2019-04-22 Thread Hyukjin Kwon (JIRA)


[ 
https://issues.apache.org/jira/browse/SPARK-27335?page=com.atlassian.jira.plugin.system.issuetabpanels:comment-tabpanel=16822982#comment-16822982
 ] 

Hyukjin Kwon commented on SPARK-27335:
--

Can you post some steps as code block? Otherwise, looks no one can reproduce.

> cannot collect() from Correlation.corr
> --
>
> Key: SPARK-27335
> URL: https://issues.apache.org/jira/browse/SPARK-27335
> Project: Spark
>  Issue Type: Bug
>  Components: ML
>Affects Versions: 2.4.0
>Reporter: Natalino Busa
>Priority: Major
>
> reproducing the bug from the example in the documentation:
>  
>  
> {code:java}
> import pyspark
> from pyspark.ml.linalg import Vectors
> from pyspark.ml.stat import Correlation
> spark = pyspark.sql.SparkSession.builder.getOrCreate()
> dataset = [[Vectors.dense([1, 0, 0, -2])],
>  [Vectors.dense([4, 5, 0, 3])],
>  [Vectors.dense([6, 7, 0, 8])],
>  [Vectors.dense([9, 0, 0, 1])]]
> dataset = spark.createDataFrame(dataset, ['features'])
> df = Correlation.corr(dataset, 'features', 'pearson')
> df.collect()
>  
> {code}
> This produces the following stack trace:
>  
> {code:java}
> ---
> AttributeErrorTraceback (most recent call last)
>  in ()
>  11 dataset = spark.createDataFrame(dataset, ['features'])

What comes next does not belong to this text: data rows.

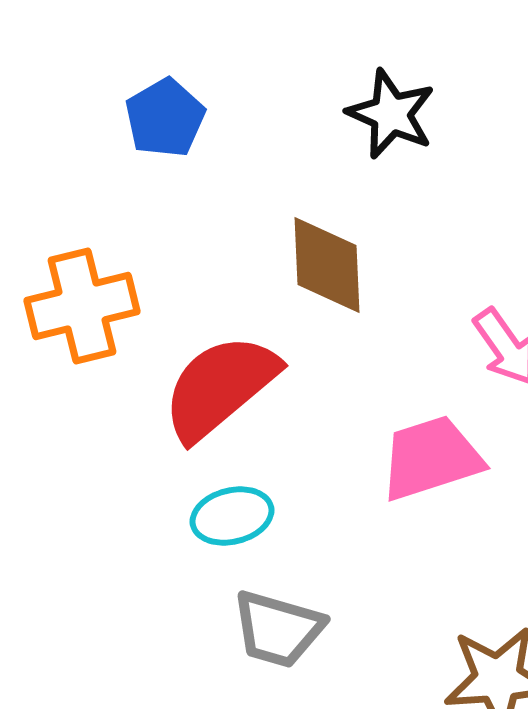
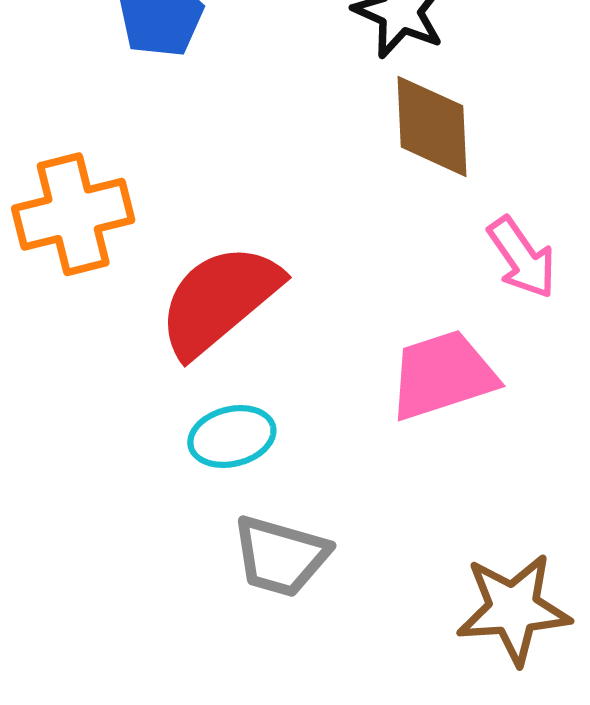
brown diamond: (327, 265) -> (432, 126), moved

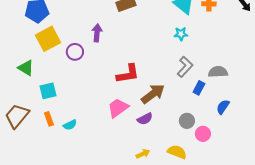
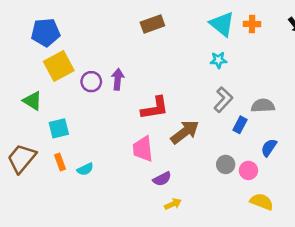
purple arrow: (97, 33) -> (118, 79), moved
pink trapezoid: (118, 108) -> (143, 149), turned -60
purple semicircle: (145, 119) -> (162, 179), moved
pink circle: (203, 134) -> (248, 170), moved
yellow semicircle: (177, 152) -> (262, 202), moved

>  12 df = Correlation.corr(dataset, 'features', 'pearson')
> ---> 13 df.collect()
> /opt/spark/python/pyspark/sql/dataframe.py in collect(self)

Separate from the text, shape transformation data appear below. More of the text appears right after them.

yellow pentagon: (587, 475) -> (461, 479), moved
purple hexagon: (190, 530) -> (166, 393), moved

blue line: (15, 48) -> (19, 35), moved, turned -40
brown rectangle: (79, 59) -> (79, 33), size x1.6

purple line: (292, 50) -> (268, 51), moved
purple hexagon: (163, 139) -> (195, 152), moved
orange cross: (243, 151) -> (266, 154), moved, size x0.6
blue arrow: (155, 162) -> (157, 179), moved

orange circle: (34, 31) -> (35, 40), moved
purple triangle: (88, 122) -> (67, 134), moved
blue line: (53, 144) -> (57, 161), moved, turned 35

> 530 [Row(age=2, name=u'Alice'), Row(age=5, name=u'Bob')]
> 531 """
> --> 532 with SCCallSiteSync(self._sc) as css:
> 533 sock_info = self._jdf.collectToPython()

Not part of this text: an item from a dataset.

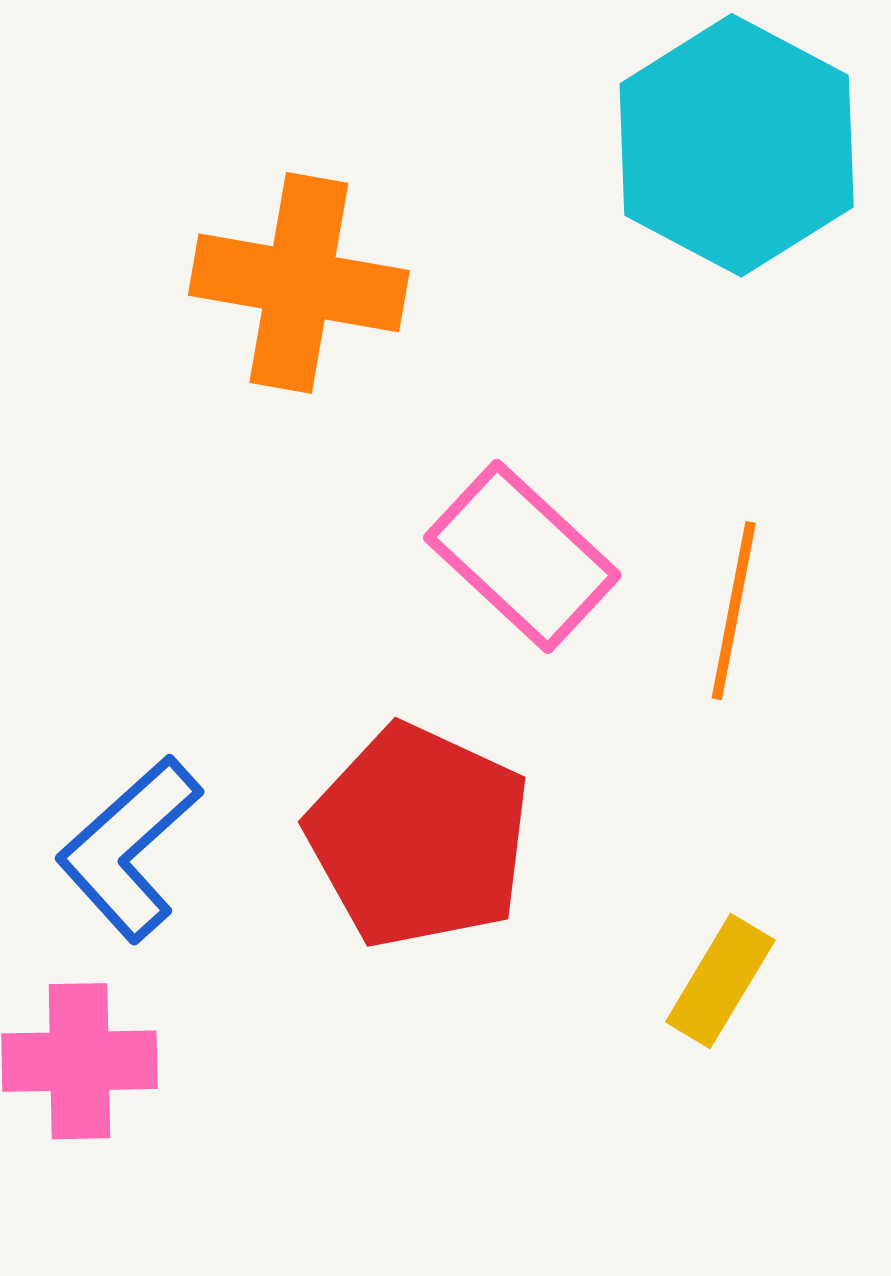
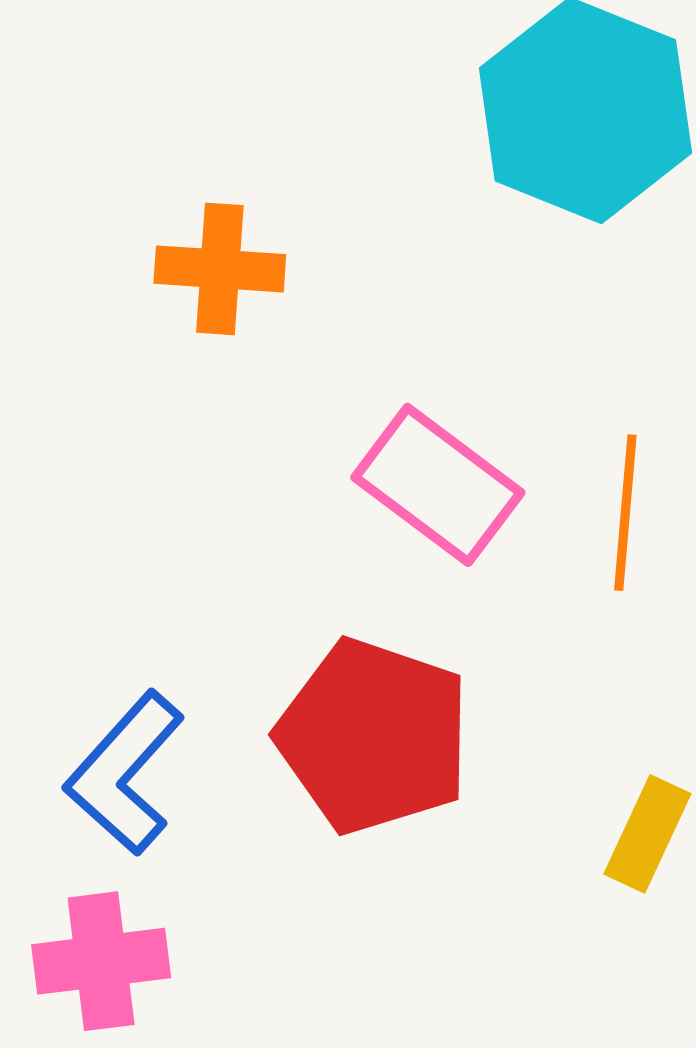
orange cross: (299, 283) -> (220, 269), size x0.7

> 534 return list(_load_from_socket(sock_info, 
> BatchedSerializer(PickleSerializer(
> /opt/spark/python/pyspark/traceback_utils.py in __enter__(self)
>  70 def __enter__(self):
>  71 if SCCallSiteSync._spark_stack_depth == 0:
> ---> 72 self._context._jsc.setCallSite(self._call_site)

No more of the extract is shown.